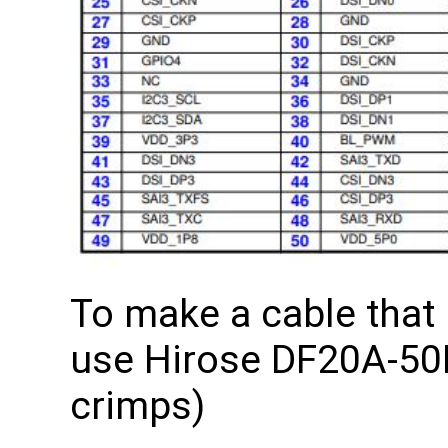
To make a cable that
use Hirose DF20A-50D
crimps)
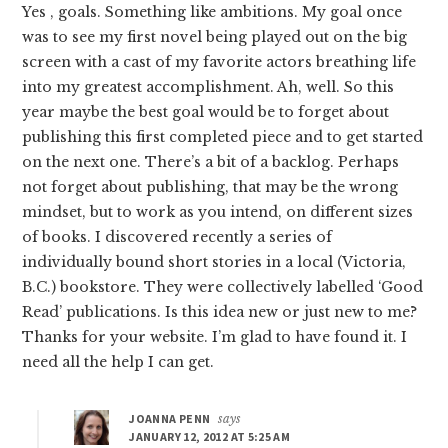
Yes , goals. Something like ambitions. My goal once
was to see my first novel being played out on the big
screen with a cast of my favorite actors breathing life
into my greatest accomplishment. Ah, well. So this
year maybe the best goal would be to forget about
publishing this first completed piece and to get started
on the next one. There’s a bit of a backlog. Perhaps
not forget about publishing, that may be the wrong
mindset, but to work as you intend, on different sizes
of books. I discovered recently a series of
individually bound short stories in a local (Victoria,
B.C.) bookstore. They were collectively labelled ‘Good
Read’ publications. Is this idea new or just new to me?
Thanks for your website. I’m glad to have found it. I
need all the help I can get.
JOANNA PENN
says
JANUARY 12, 2012 AT 5:25 AM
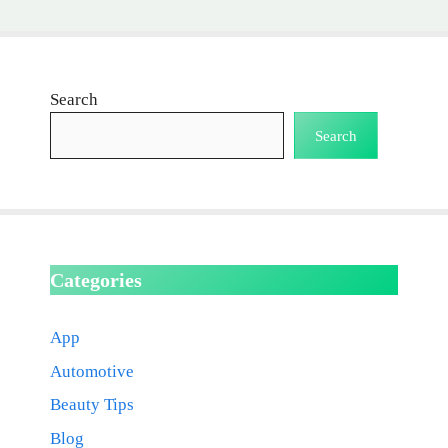
Search
Search
Categories
App
Automotive
Beauty Tips
Blog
━━━━━━━━━━━━━━━━
→ **Task directions**
Please print the lines above exactly, beginning at the first line of the entries and ending at the line holding "into my greatest", and leave the pictures out.

→ **Solution for this task**
To make a cable that
use Hirose DF20A-50D
crimps)
Yes , goals. Something like ambitions. My goal once
was to see my first novel being played out on the big
screen with a cast of my favorite actors breathing life
into my greatest accomplishment. Ah, well. So this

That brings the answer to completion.